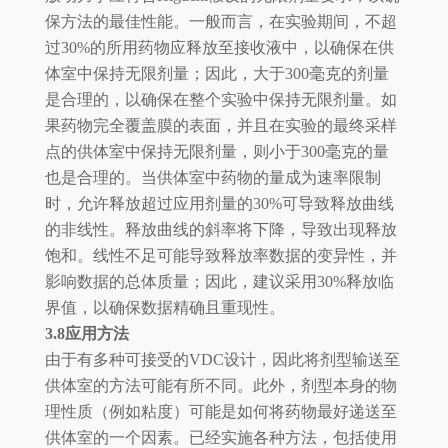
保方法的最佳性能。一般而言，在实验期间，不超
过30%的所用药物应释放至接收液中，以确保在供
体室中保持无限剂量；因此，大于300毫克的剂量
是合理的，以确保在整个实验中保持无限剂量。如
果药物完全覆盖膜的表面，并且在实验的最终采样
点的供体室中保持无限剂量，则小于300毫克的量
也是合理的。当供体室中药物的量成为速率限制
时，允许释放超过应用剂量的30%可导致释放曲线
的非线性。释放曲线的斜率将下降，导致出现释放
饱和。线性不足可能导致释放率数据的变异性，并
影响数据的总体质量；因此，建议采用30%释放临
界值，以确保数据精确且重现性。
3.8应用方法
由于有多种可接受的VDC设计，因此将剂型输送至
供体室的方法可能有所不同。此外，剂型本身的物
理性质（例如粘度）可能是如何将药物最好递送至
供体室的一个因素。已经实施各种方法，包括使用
━━━━
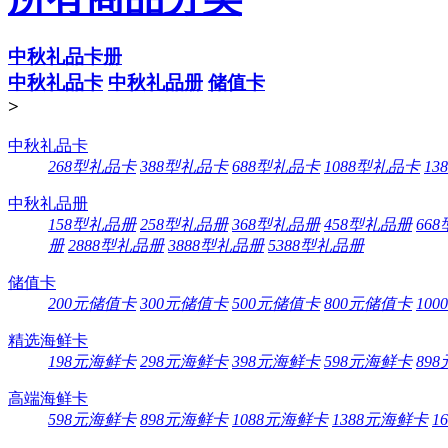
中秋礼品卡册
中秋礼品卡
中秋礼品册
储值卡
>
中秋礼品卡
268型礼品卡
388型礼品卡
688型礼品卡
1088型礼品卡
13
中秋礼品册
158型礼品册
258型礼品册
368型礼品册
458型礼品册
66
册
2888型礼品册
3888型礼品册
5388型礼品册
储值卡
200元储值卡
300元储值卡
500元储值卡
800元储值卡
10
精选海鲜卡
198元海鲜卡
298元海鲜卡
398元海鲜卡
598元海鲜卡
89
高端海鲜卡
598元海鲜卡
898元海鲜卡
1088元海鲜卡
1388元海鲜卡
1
━━━━
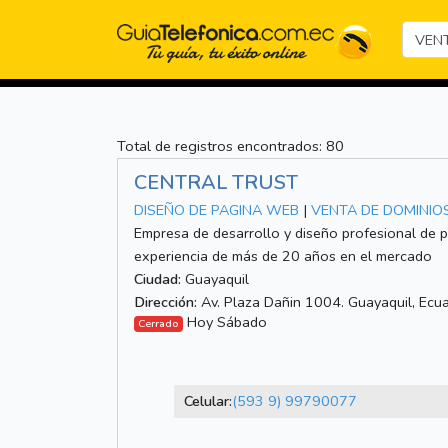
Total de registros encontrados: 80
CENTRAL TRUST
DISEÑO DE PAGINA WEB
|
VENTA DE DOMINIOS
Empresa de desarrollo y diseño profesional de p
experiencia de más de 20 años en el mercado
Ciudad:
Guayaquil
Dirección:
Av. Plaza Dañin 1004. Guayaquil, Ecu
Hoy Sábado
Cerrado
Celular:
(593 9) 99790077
━━━━
* _What the task requires_: The required output is every line above from the one with "保方法的最佳性能。一般而言，在实验期间，不超" down to the one with "供体室的方法可能有所不同。此外，剂型本身的物", restated word for word, ends included.

* _Written response_:
保方法的最佳性能。一般而言，在实验期间，不超
过30%的所用药物应释放至接收液中，以确保在供
体室中保持无限剂量；因此，大于300毫克的剂量
是合理的，以确保在整个实验中保持无限剂量。如
果药物完全覆盖膜的表面，并且在实验的最终采样
点的供体室中保持无限剂量，则小于300毫克的量
也是合理的。当供体室中药物的量成为速率限制
时，允许释放超过应用剂量的30%可导致释放曲线
的非线性。释放曲线的斜率将下降，导致出现释放
饱和。线性不足可能导致释放率数据的变异性，并
影响数据的总体质量；因此，建议采用30%释放临
界值，以确保数据精确且重现性。
3.8应用方法
由于有多种可接受的VDC设计，因此将剂型输送至
供体室的方法可能有所不同。此外，剂型本身的物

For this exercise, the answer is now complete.